New Concerns Over Toxins in Blast Zone
Vasiliko power station, which bore the brunt of the July 11th explosion, had stores of dangerous substances, including ammonium hydroxide, sulphuric acid, caustic soda and sodium hydroxide. The industrial substances were buried beneath debris and rubble and were highly dangerous and very toxic to human health, particularly the large quantities of acids and chlorine, said Perdikis.
"We asked so many times, one of the problems is that we weren't informed about these other substances. The minister (of health) told us there was only crude oil stored there, but they knew (about the other chemicals)," said Perdikis in comments to CyprusNewsReport.com.
He has called for a plan to remove the chemicals from the power plant, and criticised the health ministry for not taking blood and urine samples from employees at the state-owned power plant.
The Green Party MP said he was not happy with the tests carried out by the state laboratory: "they only took small samples, I was not satisfied from the beginning." The ministry should be carrying out blood and urine samples on everyone who was in the area in the immediate aftermath of the explosion, he said.
"It is because they are afraid of having to pay compensation, it is irresponsible," said the MP.
Last week, the state laboratory gave the all-clear for nuclear radiation, heavy and non-heavy metal contamination after extensive tests on soil, milk, seawater and groundwater samples. But tests for toxic minerals or gases such as nitrogen dioxide - released by decaying nitroglycerine - have not been addressed by the health authorities.
In the aftermath of the worst national disaster since the Turkish invasion in 1974, it is clear that the authorities have no contingency plans for widescale industrial pollution. Although few people could have predicted the scale of the catastrophe, which killed 13 men and set Cyprus back 20 years in terms of electricity supply, obviously more planning for industrial emergencies must be done by government agencies in the future.

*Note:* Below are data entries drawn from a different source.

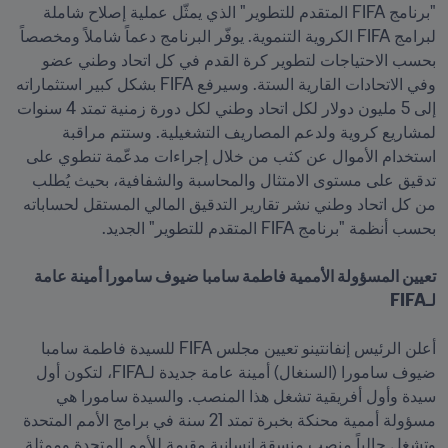
"برنامج FIFA المتقدم للتطوير" الذي يمثّل عملية إصلاح شاملة 
لبرامج FIFA الكروية التنموية. يوفّر البرنامج دعماً شاملاً ومخصصاً 
بحسب الاحتياجات لتطوير كرة القدم في كل اتحاد وطني عضو 
وفي الاتحادات القارية الستة. وسيرفع FIFA بشكل كبير استثماراته 
إلى 5 مليون دولار لكل اتحاد وطني لكل دورة زمنية تمتد 4 سنوات 
لمشاريع كروية ولدعم المصاريف التشغيلية. وستتم مراقبة 
استخدام الأموال عن كثب من خلال إجراءات مدعّمة تنطوي على 
تدقيق على مستوى الامتثال والمحاسبة والشفافية، بحيث يُطلب 
من كل اتحاد وطني نشر تقارير التدقيق المالي المستقل لحساباته 
تعيين المسؤولة الأممية فاطمة سامبا ضيوف سامورا أمينة عامة 
أعلن الرئيس إنفانتينو تعيين مجلس FIFA للسيدة فاطمة سامبا 
ضيوف سامورا (السنغال) أمينة عامة جديدة لـFIFA، لتكون أول 
سيدة وأول أفريقية تشغل هذا المنصب. والسيدة سامورا هي 
مسؤولة أممية محنكة بخبرة تمتد 21 سنة في برامج الأمم المتحدة 
وتشغل حالياً منصب منسقة إنسانية مقيمة للأمم المتحدة وممثلة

The government's response to the disaster was also criticised by DISY MP Stella Kyriakidou, among others, who said that the ministry of health did not have a liaison agency with the army. Because of this lack of communication, soldiers, firemen, police and sailors were all deployed to the naval base directly after the explosion.On the day of the explosion, they ran considerable risks to their health because they were not wearing gloves or other protective clothing.
(EDITOR NOTE: CyprusNewsReport.com is in the process of contacting the State Laboratory to follow up on whether tests are being done for acids and other industrial pollutants. Updates will be posted in the coming days. Please note that story has been corrected, there was no arsenic in the stores according to the statement made by Mr. Perdikis.)